- Origin: London, England
- Genres: UK garage, grime, R&B, dancehall, hip hop, jungle
- Years active: 1992–2010, 2016–present
- Labels: East West Records, Bush Bash Records
- Members: MC Bushkin MC Mighty Moe DJ Fonti
- Website: heartlesscrew.com

= Heartless Crew =

British UK Garage crew

The Heartless Crew are a UK garage crew from North London. The group has been credited for paving the way for grime music, alongside So Solid Crew and Pay As U Go.

Its original members are MCs Bushkin and Mighty Moe and DJ Fonti.

==Career==
Bushkin and Fonti are of West Indian heritage, whilst Mighty Moe's mother is Palestinian and his father is from Iraq.

The group were established in 1992 when Bushkin and Fonti met at North London's Holloway Boys School. Fonti would meet up with Mighty Moe at college. Originally, the crew had more members. The crew has stated their inspirations include Rory from Stonelove, Shabba Ranks, KRS-One, Stevie Hyper D, Inspector Longman and New Dimensions sound system, Sky Juice - Metro Media, Buju Banton, R. Kelly, DJ Brockie and MC Det. They started off playing at house parties and small clubs, moving through to a residency at Chimes nightclub in Hackney in 1996. Their first performance at Chimes nightclub was in 1994. Prior to becoming a UK garage crew, the collective ran a mobile sound system, where they would play various genres such as hip hop, R&B and ragga, before eventually specialising in UK garage due to their popularity in the genre.
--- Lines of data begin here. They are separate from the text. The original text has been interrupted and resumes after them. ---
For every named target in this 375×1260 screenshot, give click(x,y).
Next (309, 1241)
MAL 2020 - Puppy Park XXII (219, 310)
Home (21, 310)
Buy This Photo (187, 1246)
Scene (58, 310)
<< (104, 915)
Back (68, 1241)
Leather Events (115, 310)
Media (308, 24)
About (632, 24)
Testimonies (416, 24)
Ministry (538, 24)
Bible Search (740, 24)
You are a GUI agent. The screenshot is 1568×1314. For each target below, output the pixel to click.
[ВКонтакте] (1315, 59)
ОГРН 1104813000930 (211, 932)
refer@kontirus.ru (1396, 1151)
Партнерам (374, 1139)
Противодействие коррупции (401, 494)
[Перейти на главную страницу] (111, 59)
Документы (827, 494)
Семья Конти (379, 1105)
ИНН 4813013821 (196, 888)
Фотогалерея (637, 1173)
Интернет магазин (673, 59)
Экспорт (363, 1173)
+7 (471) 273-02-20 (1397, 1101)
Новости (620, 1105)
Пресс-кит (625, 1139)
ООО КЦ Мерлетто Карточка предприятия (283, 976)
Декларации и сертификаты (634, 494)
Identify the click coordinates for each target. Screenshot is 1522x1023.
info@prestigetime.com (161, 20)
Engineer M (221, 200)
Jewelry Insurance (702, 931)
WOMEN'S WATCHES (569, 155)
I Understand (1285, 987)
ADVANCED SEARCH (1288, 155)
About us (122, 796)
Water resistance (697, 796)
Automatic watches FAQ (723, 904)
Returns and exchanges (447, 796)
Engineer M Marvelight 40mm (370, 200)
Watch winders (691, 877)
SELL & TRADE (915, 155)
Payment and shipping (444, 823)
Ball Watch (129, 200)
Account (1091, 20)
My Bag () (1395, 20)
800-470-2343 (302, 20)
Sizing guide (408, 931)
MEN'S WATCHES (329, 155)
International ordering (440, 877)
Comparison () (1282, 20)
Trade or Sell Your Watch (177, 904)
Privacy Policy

By 1998, they had joined the pirate radio station Mission 90.6 FM, pioneering a mix of R&B, hip-hop, jungle and dancehall derived sounds, taking its cues straight from the Jamaican sound system tradition, while adding fresh and modern elements from UK garage. They also featured on London pirates Freek FM 101.8 and Y2K FM 90.6. In 2001, Heartless Crew had a notable clash with fellow UKG crew Pay As U Go.

In 2002, they signed to BBC Radio 1Xtra, where they presented their Sunday evening programme. They also released a debut compilation album, Heartless Crew presents Crisp Biscuit Vol 1 on the East West record label, closely followed by their debut single, "The Heartless Theme a.k.a 'The Superglue Riddim'". The single reached number 21 on the UK Singles Chart in May 2002. The music video for "The Heartless Theme" was directed by Andy Hylton. The crew were nominated at the MOBO Awards in 2002. They left 1Xtra in 2006.

It was announced in 2010 that the Heartless Crew split up, to pursue solo careers whilst still remaining friends. MC Bushkin and DJ Fonti went on to present the F.A.B. (Fonti & Bushkin) show together on Rinse FM on Friday evenings between 7-9pm, however they left the station in late 2012/early 2013, with Bushkin pursuing a career as a recording artist. MC Bushkin announced he was quitting MCing in 2014.

In 2016, the trio returned as a group, headlining the sold out Garage Nation Festival to critical acclaim online. They have since appeared at Notting Hill Carnival, headlined the o2 Academy in Leicester and performed as special guests at Eskimo Dance in Bristol. They were also set to appear at Birmingham's notorious club night 0231 at Rainbow Venues and alongside Kurupt FM at a sold out Brixton Academy show before the end of the year. In 2017, they continued performing at in demand events, appearing at the Snowbombing festival in Austria and at Annie Mac's Lost & Found Festival in Malta.

==Discography==
===Albums===
- Heartless Crew presents Crisp Biscuit Vol 1 (May 2002) - #10 UK Compilation Album Chart

===Singles===

| Year | Single | Peak chart positions | Album |
UK
| 2002 | "The Heartless Theme" | 21 | Heartless Crew presents Crisp Biscuit Vol 1 |
| 2003 | "Why (Looking Back)" | 50 | Singles only |
| "Hearts in the Music" | — |
"—" denotes single that did not chart or was not released.